Data items:
★ ★ ★ ★ ★

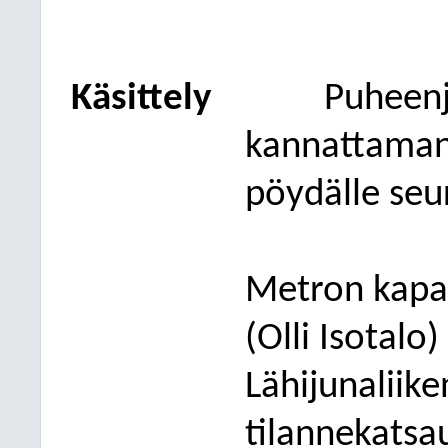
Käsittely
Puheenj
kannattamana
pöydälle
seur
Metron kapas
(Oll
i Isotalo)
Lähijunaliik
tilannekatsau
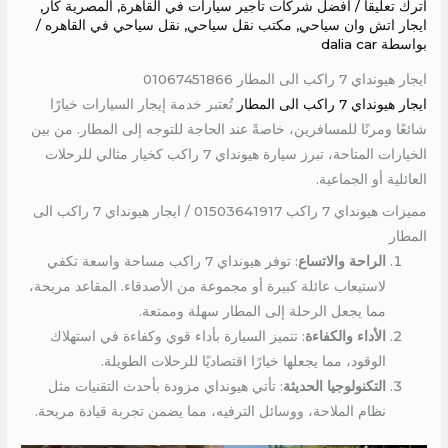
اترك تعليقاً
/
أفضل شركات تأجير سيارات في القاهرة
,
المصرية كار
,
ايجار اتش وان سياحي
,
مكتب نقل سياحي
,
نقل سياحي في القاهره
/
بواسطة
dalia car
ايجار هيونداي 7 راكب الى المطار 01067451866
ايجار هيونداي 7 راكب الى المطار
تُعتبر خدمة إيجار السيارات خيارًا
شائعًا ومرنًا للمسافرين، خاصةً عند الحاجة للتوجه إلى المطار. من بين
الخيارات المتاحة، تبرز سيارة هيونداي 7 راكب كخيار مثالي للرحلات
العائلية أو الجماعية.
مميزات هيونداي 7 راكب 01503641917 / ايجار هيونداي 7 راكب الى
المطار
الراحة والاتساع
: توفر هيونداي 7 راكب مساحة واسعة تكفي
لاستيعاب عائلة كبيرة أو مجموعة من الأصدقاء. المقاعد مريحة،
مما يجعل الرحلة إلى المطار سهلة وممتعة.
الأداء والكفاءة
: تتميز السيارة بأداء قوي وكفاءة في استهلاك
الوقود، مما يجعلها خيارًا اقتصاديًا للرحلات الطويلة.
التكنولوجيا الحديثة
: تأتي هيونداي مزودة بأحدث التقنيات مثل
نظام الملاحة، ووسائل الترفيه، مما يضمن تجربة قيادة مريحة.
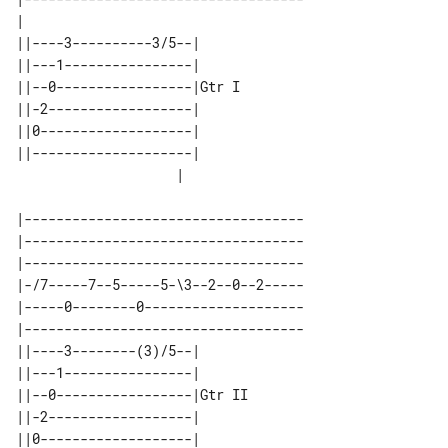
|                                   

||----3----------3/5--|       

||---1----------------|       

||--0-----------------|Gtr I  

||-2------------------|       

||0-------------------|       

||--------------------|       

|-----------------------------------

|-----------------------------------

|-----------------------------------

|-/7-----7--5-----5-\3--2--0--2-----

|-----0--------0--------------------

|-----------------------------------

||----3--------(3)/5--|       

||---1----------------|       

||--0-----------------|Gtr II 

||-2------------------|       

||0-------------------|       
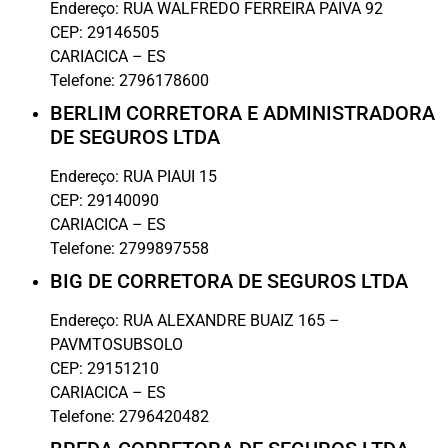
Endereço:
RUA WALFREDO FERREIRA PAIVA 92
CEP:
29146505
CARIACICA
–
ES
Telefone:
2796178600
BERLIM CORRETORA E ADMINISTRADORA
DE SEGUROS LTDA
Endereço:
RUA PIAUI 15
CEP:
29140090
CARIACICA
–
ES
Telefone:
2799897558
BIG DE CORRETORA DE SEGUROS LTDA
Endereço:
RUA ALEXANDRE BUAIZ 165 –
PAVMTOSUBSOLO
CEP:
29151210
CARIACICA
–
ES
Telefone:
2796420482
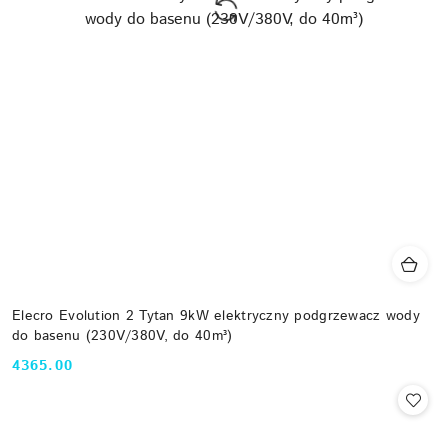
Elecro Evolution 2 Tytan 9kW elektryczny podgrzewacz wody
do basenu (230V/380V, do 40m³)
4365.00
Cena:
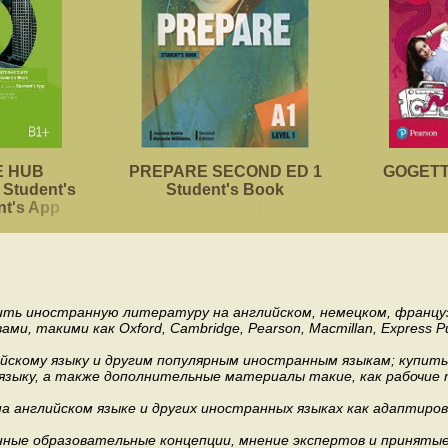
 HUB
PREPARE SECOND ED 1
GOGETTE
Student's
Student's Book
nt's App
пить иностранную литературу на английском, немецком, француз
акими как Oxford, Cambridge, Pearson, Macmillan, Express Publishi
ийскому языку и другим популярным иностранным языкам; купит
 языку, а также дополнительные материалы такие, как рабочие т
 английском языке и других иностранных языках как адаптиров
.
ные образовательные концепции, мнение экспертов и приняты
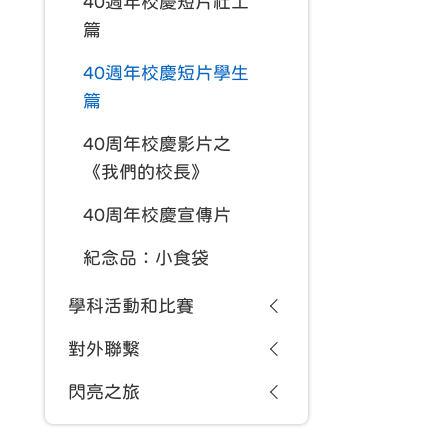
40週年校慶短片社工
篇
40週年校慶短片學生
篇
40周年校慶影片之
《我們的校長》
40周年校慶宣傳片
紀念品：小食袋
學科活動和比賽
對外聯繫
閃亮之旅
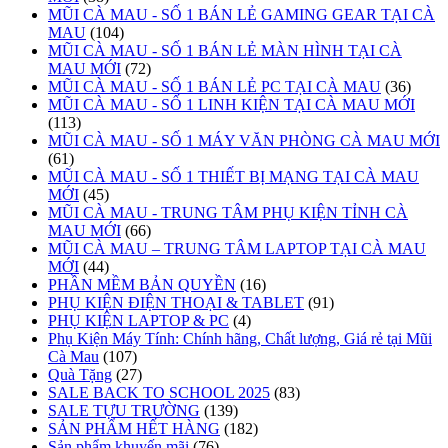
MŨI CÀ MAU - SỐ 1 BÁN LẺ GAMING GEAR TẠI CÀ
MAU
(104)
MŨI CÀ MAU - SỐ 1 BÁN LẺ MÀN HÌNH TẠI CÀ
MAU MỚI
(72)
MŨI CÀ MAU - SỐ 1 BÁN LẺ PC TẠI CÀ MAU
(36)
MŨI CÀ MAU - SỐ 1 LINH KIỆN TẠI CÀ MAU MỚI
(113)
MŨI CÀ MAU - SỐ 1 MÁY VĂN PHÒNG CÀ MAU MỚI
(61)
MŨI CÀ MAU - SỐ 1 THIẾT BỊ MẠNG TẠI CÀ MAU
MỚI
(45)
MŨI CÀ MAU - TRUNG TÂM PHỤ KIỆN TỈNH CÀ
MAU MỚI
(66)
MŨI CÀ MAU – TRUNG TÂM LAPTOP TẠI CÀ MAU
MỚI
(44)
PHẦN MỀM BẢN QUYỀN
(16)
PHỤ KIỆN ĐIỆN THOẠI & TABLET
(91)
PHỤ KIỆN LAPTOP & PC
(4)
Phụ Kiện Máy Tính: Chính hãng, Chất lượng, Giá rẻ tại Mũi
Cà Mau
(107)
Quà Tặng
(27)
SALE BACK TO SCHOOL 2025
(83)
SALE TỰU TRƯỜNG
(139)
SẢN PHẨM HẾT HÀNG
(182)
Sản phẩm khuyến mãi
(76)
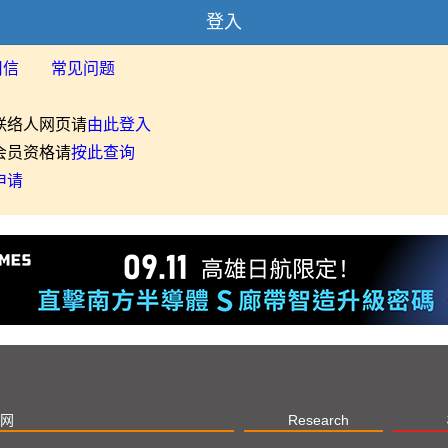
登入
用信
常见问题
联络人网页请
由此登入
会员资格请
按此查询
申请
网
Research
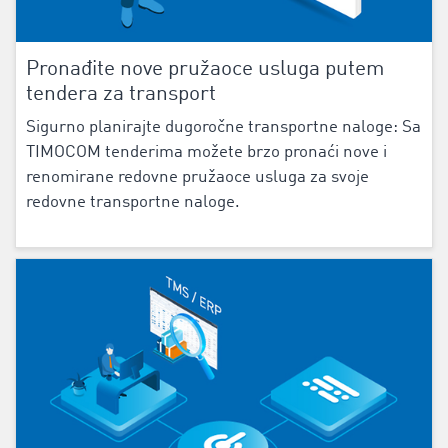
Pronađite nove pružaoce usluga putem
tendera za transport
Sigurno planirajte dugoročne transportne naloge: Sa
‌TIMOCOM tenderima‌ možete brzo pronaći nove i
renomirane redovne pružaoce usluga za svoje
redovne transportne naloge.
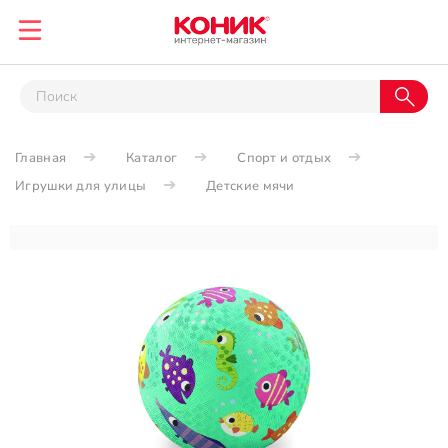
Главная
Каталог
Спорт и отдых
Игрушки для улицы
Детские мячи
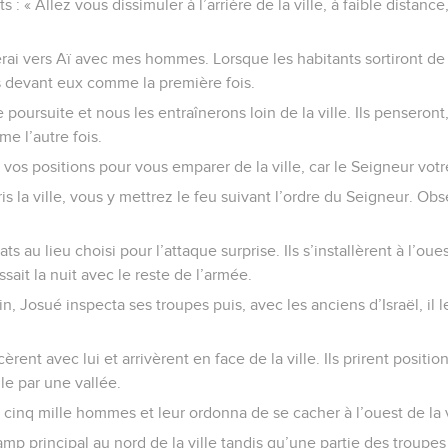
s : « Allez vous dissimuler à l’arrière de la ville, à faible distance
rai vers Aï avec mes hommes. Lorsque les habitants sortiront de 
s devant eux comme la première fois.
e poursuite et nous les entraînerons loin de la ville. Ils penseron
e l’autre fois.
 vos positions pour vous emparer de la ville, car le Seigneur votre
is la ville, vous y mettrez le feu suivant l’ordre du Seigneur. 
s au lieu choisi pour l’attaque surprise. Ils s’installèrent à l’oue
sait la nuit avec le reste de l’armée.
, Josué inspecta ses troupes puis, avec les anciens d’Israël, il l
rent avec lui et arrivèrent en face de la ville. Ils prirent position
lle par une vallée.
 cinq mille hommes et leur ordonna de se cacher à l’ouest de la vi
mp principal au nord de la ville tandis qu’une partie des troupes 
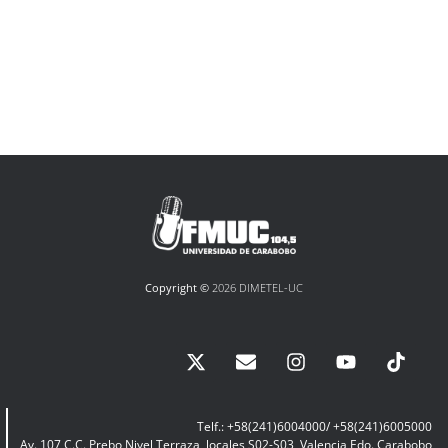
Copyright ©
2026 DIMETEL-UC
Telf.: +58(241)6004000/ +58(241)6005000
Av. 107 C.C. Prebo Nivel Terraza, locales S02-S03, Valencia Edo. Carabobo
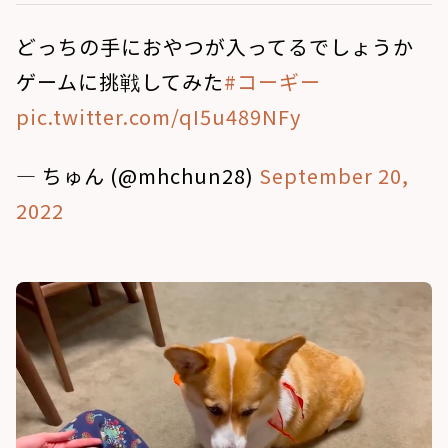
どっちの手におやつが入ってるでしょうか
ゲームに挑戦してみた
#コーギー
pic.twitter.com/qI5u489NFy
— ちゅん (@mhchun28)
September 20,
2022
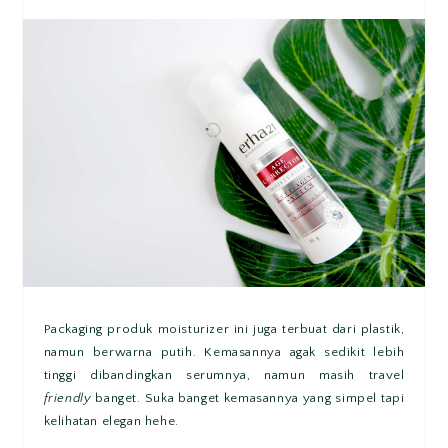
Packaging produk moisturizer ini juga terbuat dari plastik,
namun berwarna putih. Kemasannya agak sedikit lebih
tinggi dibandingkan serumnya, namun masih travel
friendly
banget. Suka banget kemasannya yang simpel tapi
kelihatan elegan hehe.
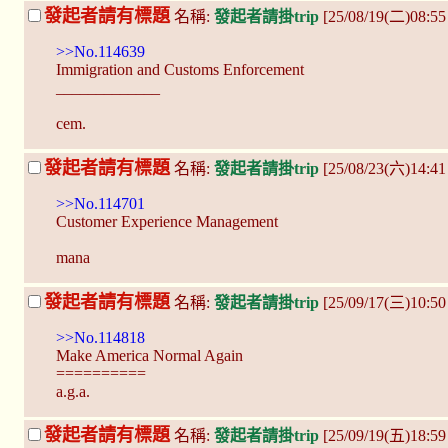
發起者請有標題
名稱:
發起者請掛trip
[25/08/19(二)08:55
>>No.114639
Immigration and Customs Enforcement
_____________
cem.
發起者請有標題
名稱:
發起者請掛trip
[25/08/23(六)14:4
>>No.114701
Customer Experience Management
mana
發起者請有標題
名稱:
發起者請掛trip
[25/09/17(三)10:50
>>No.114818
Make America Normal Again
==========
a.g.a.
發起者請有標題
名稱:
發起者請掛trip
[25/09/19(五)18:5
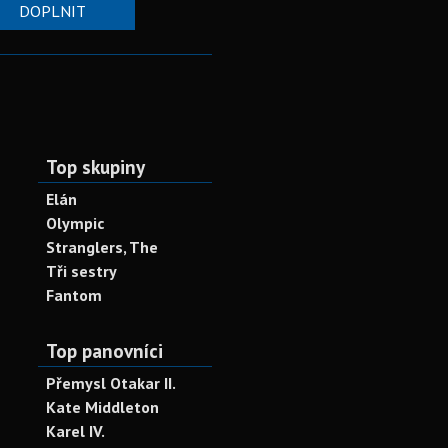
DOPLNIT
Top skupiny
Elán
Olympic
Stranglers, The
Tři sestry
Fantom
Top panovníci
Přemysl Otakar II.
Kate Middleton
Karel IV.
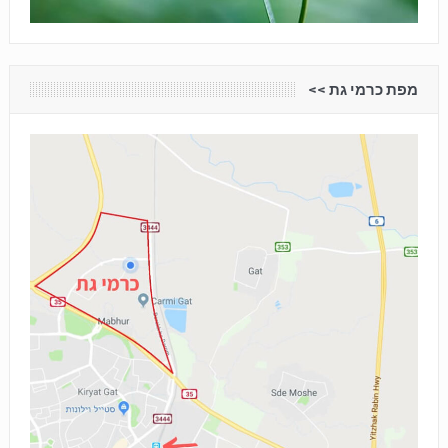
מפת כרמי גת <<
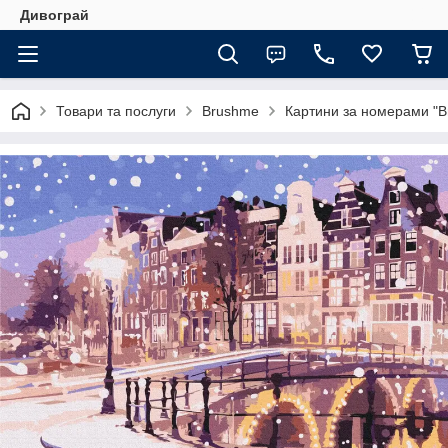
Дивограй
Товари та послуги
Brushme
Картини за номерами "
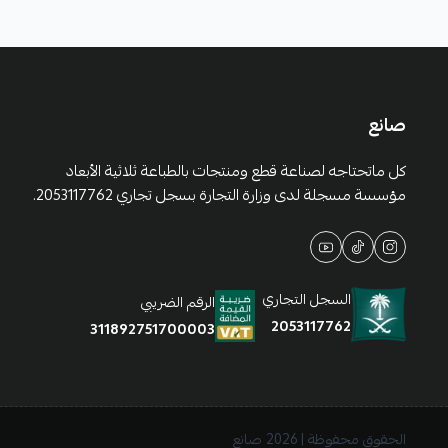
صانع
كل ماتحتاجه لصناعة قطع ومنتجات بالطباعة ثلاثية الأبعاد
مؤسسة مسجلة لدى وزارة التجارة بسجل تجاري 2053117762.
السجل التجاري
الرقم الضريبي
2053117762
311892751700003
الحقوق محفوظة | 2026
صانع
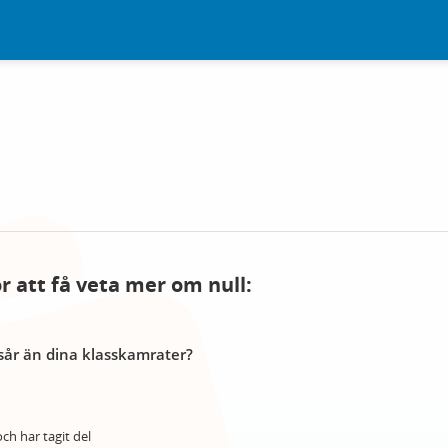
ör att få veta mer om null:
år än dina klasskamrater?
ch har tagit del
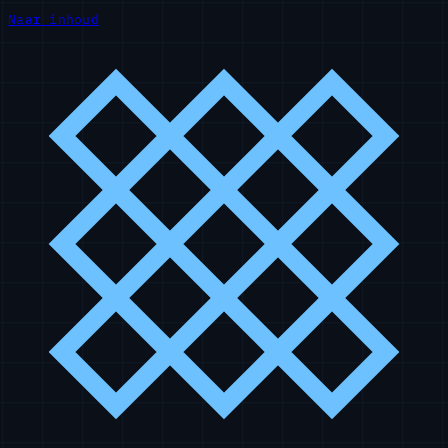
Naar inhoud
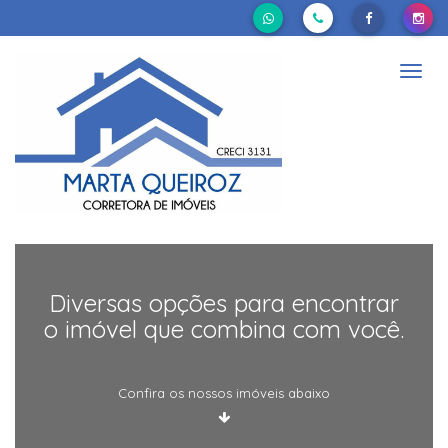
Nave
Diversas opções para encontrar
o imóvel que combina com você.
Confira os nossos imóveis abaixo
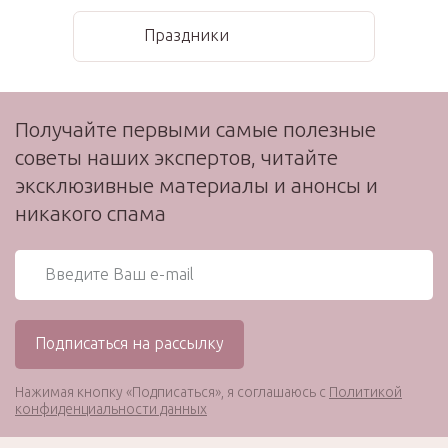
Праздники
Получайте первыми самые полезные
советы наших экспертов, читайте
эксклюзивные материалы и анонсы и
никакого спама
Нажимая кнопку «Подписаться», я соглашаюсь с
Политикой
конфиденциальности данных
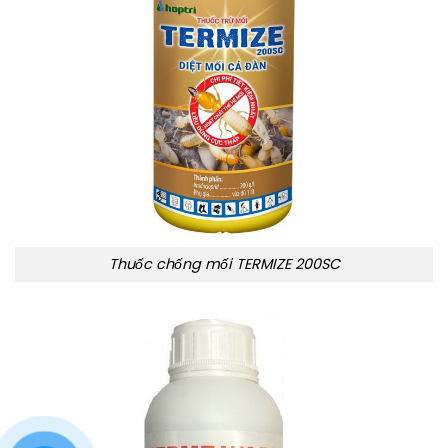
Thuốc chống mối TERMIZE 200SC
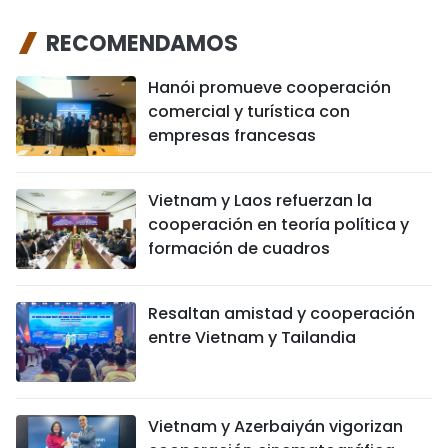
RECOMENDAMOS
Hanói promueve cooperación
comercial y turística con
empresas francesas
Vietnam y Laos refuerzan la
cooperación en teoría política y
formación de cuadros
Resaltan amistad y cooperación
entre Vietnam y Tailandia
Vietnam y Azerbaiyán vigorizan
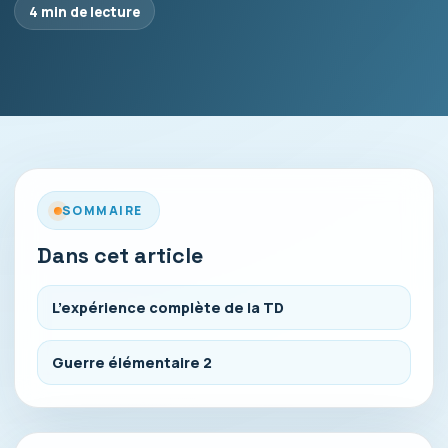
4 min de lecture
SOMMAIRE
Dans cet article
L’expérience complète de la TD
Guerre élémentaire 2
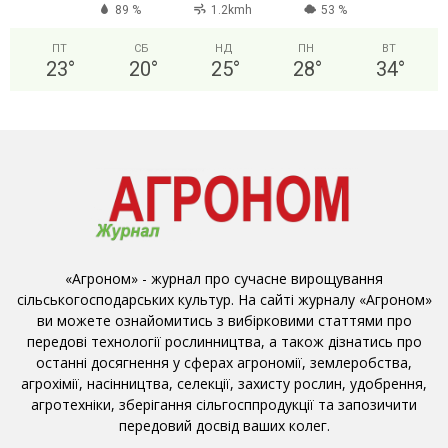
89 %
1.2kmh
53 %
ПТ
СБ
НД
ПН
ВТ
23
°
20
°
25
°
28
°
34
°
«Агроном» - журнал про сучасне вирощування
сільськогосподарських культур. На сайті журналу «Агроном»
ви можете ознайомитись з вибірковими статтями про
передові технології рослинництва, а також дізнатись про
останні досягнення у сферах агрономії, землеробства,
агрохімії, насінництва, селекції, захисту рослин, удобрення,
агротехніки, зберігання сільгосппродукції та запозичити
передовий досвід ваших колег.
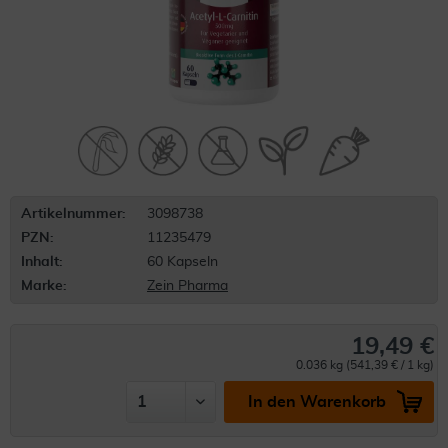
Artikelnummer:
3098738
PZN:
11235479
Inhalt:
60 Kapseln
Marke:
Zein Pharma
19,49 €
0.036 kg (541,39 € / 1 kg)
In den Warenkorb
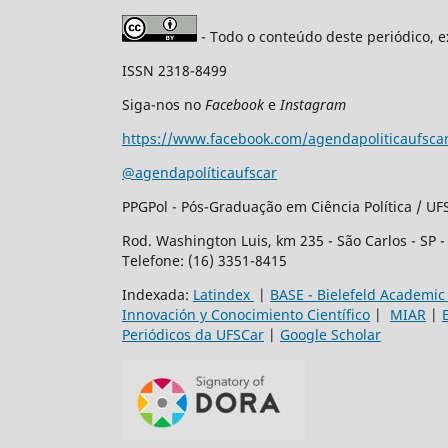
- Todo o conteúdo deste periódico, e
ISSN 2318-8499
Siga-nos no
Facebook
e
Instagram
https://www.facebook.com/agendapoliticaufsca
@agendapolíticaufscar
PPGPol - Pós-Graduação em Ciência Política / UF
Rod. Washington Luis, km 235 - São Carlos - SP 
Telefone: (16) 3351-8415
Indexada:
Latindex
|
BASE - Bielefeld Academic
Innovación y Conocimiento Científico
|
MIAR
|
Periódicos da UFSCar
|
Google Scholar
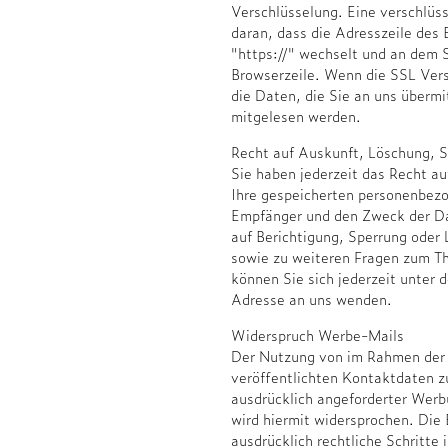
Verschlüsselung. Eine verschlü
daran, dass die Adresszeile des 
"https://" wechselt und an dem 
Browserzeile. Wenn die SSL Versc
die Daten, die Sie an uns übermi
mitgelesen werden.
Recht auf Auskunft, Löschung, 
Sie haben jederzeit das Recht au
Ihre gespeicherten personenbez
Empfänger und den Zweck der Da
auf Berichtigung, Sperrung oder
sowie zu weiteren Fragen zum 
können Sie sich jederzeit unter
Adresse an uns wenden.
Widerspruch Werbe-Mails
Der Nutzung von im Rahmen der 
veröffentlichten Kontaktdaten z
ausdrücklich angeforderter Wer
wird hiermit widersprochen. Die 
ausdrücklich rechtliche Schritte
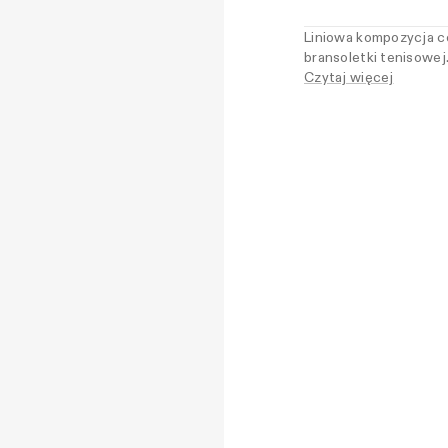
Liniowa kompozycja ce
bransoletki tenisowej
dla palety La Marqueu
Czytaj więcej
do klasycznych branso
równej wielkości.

★ ★ ★ ★ ★

- What you are asked to do
When the word "CORRETORA" occurs in a line above, list that line.

- Written response
BERLIM CORRETORA E ADMINISTRADORA
BIG DE CORRETORA DE SEGUROS LTDA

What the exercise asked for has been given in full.